The picture shows Attar selling pens in Lebanon’s capital Beirut, as his 4-year-old daughter Reem sleeps in his arms with her head resting on his shoulder.
Simonarson got in touch with local activists, located the man in the picture, and launched the campaign along with a Twitter account, #BuyPens.
— #BuyPens (@Buy_Pens) August 27, 2015
“Within 30 minutes, I was pointed to a person that lived right by where he usually hung out selling pens,” Simonarson told the Star.
The goal was to reach $5,000. This sum was soon surpassed, surging to over $67,000 within 24 hours, and now standing at $97,065.
Attar’s two children are nine and four and they live in “dire conditions” in Beirut, said local activist Carol Malouf, who visited Attar’s home on Friday.
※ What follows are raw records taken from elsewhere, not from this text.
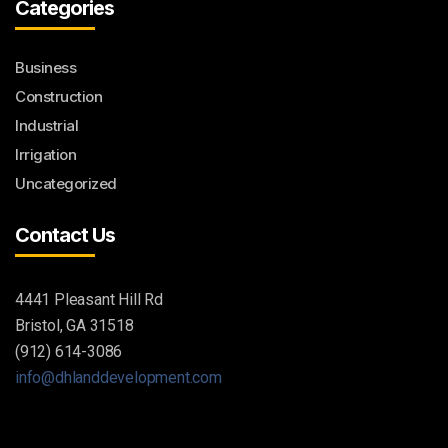
Categories
Business
Construction
Industrial
Irrigation
Uncategorized
Contact Us
4441 Pleasant Hill Rd
Bristol, GA 31518
(912) 614-3086
info@dhlanddevelopment.com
Attar wants to use the money to educate his children and help other Syrians. “He is just overwhelmed. He broke down crying, he was so touched by what is happening,” Simonarson said, describing Attar’s reaction to the donations. “He said, ‘I don’t want any money, I want to educate my children and I want to help other Syrian refugees.’”
— Carol Malouf Khattab (@carolmalouf) August 28, 2015
The process of how to transfer the money to the family is still being worked out.
“It’s nice to see people come together and make a difference in another person’s life,” Simonarson said.
“When you see stories today on the news about refugees they’re basically all negative. We see them drowning in the Mediterranean. We see them being mistreated in the countries that they have come to… It’s quite overwhelming positive support for this campaign.”
There were over 1.1 million Syrian refugees in Lebanon as of August 25, with seventy percent of them living below the poverty line.
The successful campaign comes amid devastating news of refugees from Syria, Iraq and Afghanistan dying in large numbers as they try to make their way to Europe.
Earlier this week, the bodies of 71 refugees were found dead, after they likely suffocated in a tractor trailer in eastern Austria, the country’s police reported. Another 200 are feared dead after a boat filled with migrants capsized off the Libyan coast on Friday.